## Deep NLP  1 - BackProp for NNs, DANs, RNNs




### PART A: IMPLEMENTING BACKPROP

In this notebook *backpropagation*  is implemented to train several different neural network architectures. Specifically, the partial derivatives of the provided loss function is computed with respect to each parameter of the network. This is then checked automatically against the output of pytorch's autograd.

**Run the below cell to import pytorch and set up the gradient checking functionality.


In [0]:
import torch
import torch.nn as nn
device = torch.device('cpu')

# checks equality between gradients and those from autograd
# 'params' and 'gradient' are both dictionaries with the same keys, the names of parameters.
# 'params' contains model parameters augmented with pytorch's automatically-computed gradients.  
# 'gradient' contains tensors you calculated yourself.  This function assumes pytorch computed
# them correctly, and checks whether your calculations match.

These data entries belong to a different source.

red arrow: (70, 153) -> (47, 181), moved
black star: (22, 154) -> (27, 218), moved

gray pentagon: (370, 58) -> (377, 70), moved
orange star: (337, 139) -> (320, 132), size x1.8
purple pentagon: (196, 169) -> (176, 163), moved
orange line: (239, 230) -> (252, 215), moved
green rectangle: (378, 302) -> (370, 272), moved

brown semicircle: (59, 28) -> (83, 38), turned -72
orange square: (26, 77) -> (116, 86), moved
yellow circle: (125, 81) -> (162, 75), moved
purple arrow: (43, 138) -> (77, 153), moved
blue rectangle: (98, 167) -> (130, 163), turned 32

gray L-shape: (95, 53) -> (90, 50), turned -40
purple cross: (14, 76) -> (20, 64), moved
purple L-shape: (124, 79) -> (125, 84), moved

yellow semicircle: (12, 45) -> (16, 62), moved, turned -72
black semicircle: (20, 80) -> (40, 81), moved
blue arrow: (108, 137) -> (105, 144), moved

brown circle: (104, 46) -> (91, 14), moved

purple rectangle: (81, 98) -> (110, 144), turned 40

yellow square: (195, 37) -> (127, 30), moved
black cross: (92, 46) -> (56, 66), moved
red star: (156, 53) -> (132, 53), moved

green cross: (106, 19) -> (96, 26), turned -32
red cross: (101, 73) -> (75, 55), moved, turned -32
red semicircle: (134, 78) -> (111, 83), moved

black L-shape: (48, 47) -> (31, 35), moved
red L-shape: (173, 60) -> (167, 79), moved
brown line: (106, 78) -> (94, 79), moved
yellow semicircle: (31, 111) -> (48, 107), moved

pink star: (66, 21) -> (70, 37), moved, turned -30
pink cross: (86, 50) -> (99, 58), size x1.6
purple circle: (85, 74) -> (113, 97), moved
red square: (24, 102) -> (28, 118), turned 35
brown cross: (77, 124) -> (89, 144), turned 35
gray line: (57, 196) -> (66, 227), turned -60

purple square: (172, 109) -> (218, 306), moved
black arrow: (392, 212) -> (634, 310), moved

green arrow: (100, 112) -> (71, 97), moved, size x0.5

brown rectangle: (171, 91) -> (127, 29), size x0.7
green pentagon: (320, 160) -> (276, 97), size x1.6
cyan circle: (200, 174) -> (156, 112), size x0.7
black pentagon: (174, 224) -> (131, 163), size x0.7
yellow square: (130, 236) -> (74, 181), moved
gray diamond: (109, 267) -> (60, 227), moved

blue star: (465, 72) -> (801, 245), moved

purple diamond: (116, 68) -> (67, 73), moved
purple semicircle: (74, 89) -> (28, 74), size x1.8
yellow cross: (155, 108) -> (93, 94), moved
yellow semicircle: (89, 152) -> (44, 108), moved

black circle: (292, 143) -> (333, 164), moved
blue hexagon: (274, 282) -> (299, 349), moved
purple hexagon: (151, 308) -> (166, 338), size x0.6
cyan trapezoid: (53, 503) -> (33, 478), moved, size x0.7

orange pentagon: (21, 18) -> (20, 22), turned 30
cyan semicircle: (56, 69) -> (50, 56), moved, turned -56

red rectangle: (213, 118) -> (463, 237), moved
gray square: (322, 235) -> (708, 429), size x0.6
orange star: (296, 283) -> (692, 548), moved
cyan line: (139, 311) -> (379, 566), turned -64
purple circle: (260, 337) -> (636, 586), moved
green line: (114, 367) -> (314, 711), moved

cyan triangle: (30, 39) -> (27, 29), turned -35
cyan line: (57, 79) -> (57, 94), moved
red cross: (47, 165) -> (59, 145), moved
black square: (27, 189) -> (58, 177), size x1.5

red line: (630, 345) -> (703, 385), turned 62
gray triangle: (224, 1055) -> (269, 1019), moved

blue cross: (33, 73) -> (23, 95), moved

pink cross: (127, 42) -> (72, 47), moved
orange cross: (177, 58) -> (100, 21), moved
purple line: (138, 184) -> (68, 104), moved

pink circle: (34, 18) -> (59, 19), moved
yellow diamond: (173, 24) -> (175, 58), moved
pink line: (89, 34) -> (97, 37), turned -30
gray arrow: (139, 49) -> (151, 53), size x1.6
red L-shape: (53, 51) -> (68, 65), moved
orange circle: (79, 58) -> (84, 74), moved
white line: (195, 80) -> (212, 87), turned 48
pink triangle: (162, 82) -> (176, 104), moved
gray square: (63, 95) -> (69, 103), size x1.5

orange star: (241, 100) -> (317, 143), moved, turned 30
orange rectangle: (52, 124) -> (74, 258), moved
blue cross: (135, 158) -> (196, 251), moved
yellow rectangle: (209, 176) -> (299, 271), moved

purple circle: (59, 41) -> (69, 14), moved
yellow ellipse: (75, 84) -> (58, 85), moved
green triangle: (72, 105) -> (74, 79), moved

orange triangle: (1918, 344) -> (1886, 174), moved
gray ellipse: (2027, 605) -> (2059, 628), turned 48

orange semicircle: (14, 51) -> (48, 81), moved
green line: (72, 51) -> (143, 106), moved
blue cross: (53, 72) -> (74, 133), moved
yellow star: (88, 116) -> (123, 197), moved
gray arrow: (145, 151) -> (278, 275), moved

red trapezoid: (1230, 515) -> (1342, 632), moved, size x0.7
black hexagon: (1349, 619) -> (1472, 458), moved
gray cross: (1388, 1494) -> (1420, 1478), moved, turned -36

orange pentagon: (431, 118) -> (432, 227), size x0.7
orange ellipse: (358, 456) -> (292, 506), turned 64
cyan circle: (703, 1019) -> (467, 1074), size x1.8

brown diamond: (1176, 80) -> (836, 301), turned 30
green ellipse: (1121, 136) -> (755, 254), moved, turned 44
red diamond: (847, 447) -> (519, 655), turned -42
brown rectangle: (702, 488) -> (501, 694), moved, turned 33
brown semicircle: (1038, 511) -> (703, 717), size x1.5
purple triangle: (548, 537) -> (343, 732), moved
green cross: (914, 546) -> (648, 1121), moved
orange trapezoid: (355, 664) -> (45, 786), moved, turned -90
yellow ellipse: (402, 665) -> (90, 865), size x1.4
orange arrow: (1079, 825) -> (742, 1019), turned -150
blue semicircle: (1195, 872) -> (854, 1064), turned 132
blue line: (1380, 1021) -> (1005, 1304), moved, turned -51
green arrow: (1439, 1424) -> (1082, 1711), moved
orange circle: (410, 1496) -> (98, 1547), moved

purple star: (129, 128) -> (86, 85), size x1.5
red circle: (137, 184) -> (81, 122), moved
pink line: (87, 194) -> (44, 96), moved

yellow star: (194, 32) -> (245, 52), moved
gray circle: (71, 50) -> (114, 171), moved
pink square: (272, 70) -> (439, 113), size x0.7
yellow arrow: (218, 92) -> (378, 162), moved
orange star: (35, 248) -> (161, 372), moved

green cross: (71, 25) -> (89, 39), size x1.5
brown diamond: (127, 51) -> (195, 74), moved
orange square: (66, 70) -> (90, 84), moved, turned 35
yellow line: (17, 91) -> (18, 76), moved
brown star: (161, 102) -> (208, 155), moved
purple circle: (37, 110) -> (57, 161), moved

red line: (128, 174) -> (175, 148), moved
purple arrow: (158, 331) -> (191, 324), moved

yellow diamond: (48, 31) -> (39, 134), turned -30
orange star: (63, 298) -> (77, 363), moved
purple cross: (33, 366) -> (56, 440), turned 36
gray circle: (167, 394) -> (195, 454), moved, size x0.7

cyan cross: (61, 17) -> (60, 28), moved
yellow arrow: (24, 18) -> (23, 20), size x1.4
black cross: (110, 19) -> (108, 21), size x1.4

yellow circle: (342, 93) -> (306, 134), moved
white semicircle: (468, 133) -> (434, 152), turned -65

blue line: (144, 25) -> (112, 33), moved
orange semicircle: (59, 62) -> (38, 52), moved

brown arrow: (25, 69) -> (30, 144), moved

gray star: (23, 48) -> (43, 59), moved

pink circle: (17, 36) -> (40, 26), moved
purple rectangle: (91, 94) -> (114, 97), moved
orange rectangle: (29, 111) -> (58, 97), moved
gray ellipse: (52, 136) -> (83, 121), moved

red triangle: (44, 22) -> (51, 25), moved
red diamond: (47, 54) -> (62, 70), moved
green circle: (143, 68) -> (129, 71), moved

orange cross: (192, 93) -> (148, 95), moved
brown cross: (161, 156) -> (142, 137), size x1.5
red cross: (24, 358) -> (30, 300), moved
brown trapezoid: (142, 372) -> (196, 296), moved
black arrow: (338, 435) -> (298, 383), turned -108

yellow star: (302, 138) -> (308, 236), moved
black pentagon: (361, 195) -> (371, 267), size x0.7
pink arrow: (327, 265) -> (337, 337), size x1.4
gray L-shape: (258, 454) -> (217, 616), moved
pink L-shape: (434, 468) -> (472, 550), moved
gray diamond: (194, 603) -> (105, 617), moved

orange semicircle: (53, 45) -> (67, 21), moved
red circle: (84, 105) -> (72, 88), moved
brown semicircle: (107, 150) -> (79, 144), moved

def gradient_check(params, gradient):
    all_good = True
    for key in params.keys():
        if params[key].grad.size() != gradient[key].size():
            print('GRADIENT ERROR for parameter %s, SIZE ERROR\nyour size: %s\nactual size: %s\n'\
                % (key, gradient[key].size(), 
                   params[key].grad.size()))
            all_good = False
        elif not torch.allclose(params[key].grad, gradient[key], atol=1e-6):
            print('GRADIENT ERROR for parameter %s, VALUE ERROR\nyours: %s\nactual: %s\n'\
                % (key, gradient[key].detach(), 
                   params[key].grad))
            all_good = False
            
    return all_good


### A.1: Single neurons 
The below cell trains a network with just single neurons in each layer on a small dataset of ten examples. The network is defined as:

<center>$\text{h} = \tanh(w_1 * \text{input})$</center>

<center>$\text{pred} = \tanh(w_2 * \text{h})$</center>

Once the partial derivatives $\frac{\partial{L}}{\partial{w_1}}$ and $\frac{\partial{L}}{\partial{w_2}}$ sre implemented correctly, "SUCCESS" message is displayed. 


In [0]:
# initialize model parameters
params = {}
params['w1'] = torch.randn(1, 1, requires_grad=True) # input > hidden with scalar weight w1
params['w2'] = torch.randn(1, 1, requires_grad=True) # hidden > output with scalar weight w2

# set up some training data
inputs = torch.randn(20, 1)
targets = inputs / 2

# training loop
all_good = True
for i in range(len(inputs)):
    
    ## forward prop, then compute loss.
    a = params['w1'] * inputs[i] # intermediate variable, following lecture notes
    hidden = torch.tanh(a)
    b = params['w2'] * hidden
    pred = torch.tanh(b)
    loss = 0.5 * (targets[i] - pred) ** 2 # compute square loss
    loss.backward() # runs autograd
    
    ####################
    # IMPLEMENT BACKPROP: START
    manual_gradient = {}
    manual_gradient['w1'] = torch.zeros(params['w1'].size()) # implement dL/dw1
    manual_gradient['w2'] = torch.zeros(params['w2'].size()) # implement dL/dw2
    
    #Intermediate Computation for w2
    dldo = -1*(targets[i] - pred)
    doda = 1 - pred*pred
    dadw = hidden
    manual_gradient['w2'] = dldo*doda*dadw
    
    #Intermediate Computation for w1
    dadh = params['w2']
    dhdb = (1- hidden*hidden)
    dbdw = inputs[i]
    manual_gradient['w1'] = dldo*doda*dadh*dhdb*dbdw 
   
    # IMPLEMENT BACKPROP: STOP
    ####################

    if not gradient_check(params, manual_gradient):
        all_good = False
        break
    
    # zero gradients after each training example
    params['w1'].grad.zero_()
    params['w2'].grad.zero_() 
    
if all_good:
    print('SUCCESS! you passed the gradient check.')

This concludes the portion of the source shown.